I also gained the understanding of how powerful prayers can be. Not just those offered for you but those that you can offer to others. I gained humility in how limited my power is and how infinite God’s will always be. And most of all I gained a new understanding of God’s grace. And, just how awesome that simple promise really can be.

At this time I would also, once again, as you to do something important and remarkable for me. On Tuesday May 13th, I will once again have surgery. This time it will be in Nashville at St.Thomas hospital. This procedure is intended to repair a large upper abdominal hernia and in the process remove what is expected to be about 15 pounds of excess skin from my lower abdomen. The procedure will last about 8 hours and after a 2-4 day stay the expected recovery is about 45 days. As I did a year ago, I would humbly ask that you pray for me and my family. Last year that meant literally everything to us.

God’s blessings and my kindest regards,
Scott Lucas

UPDATE - February 2, 2008, Saturday marked the 9th month since my surgery. I have lost 150 pounds 40% of my pre surgery body weight. But I have doubled my stamina and energy.
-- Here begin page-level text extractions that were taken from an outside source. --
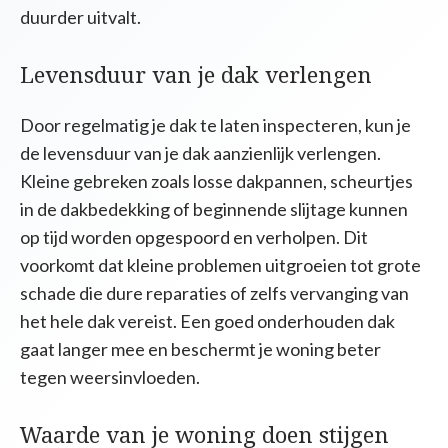
duurder uitvalt.
Levensduur van je dak verlengen
Door regelmatig je dak te laten inspecteren, kun je
de levensduur van je dak aanzienlijk verlengen.
Kleine gebreken zoals losse dakpannen, scheurtjes
in de dakbedekking of beginnende slijtage kunnen
op tijd worden opgespoord en verholpen. Dit
voorkomt dat kleine problemen uitgroeien tot grote
schade die dure reparaties of zelfs vervanging van
het hele dak vereist. Een goed onderhouden dak
gaat langer mee en beschermt je woning beter
tegen weersinvloeden.
Waarde van je woning doen stijgen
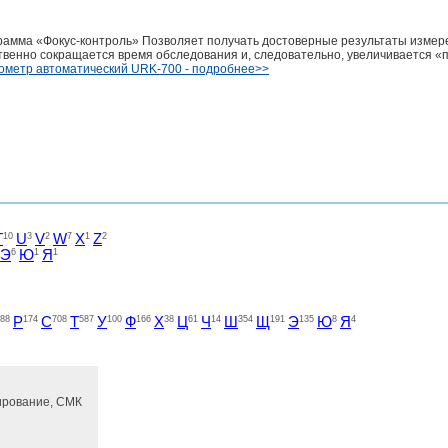
амма «Фокус-контроль» Позволяет получать достоверные результаты измер
твенно сокращается время обследования и, следовательно, увеличивается «
ометр автоматический URK-700 - подробнее>>
T
10
U
3
V
2
W
7
X
1
Z
2
Э
6
Ю
1
Я
1
88
Р
174
С
708
Т
587
У
100
Ф
166
Х
38
Ц
61
Ч
14
Ш
354
Щ
191
Э
135
Ю
8
Я
4
ирование, СМК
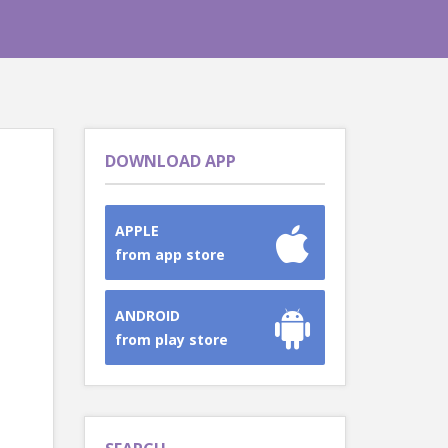
DOWNLOAD APP
APPLE
from app store
ANDROID
from play store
When enough time clears from my schedule I will undertake another surgery to repair an upper abdominal hernia and get rid of about 20 pounds of excess skin.

I have noticed two new developments in myself since the surgery. First, I have gained a sense of peace I had not had in years. Before, my life seemed out of control. I was dealing in what seemed like constant chaos. Today the challenges at least on paper are as daunting as ever but I am enjoying the battle rather than fighting for survival. The other is that I have renewed many old relationships. I think that my state had kept me from keeping up old friendships because I was ashamed of what I had become. Now I understand that life if anything is about the relationships you have with people and your creator. I wish you all this same peace.

Thank you all for your continued prayers and support. And that goes for Austin as well. Austin continues to heal. In what is a major step for him, Saturday he will go on his first date! Surely time and God’s grace heals all things.

November 2, 2007 marked six months from the day I had Bariatric surgery and I wanted to report an update on my progress. The photo taken just after surgery in San Francisco (it is really hard for me to look at) and one taken last Saturday are posted on this web page. I have enjoyed wondrous improvements to my health – no more diabetes, high blood pressure or high cholesterol. And I have reduced the pressure settings on my c-pap machine (for sleep apnea) by over half. And I am down 126 pounds. I expect that I will continue to lose over the next year about another 40-50 pounds. I am eating now pretty much what I want --- but I just simply do not want much :-)

This is an opportunity to say thank you – for all the kind words of support, unfaltering encouragement, and, most of all, for all those that prayed for me and my family. This experience has taught me that a person’s true net worth is measured by the quality of their personal relationships. And for what I have experienced, I know that by that measure I am truly a wealthy man.

But most of all I wanted to express my thanks to God. I was blessed in the process of deciding on the surgery and finding my awesome surgeon in Dr. John Husted. I was blessed to survive the surgery itself. And I have been blessed in my recovery. My church alone, especially the mighty hearts of the Fidelis Sunday school class, showed me the power of God’s love over and over again. There was a time last year in the midst of my son, Austin's sickness that I had almost given up hope. But through Him Austin and I are recovering. Surely this is a testament that through Him anything is possible.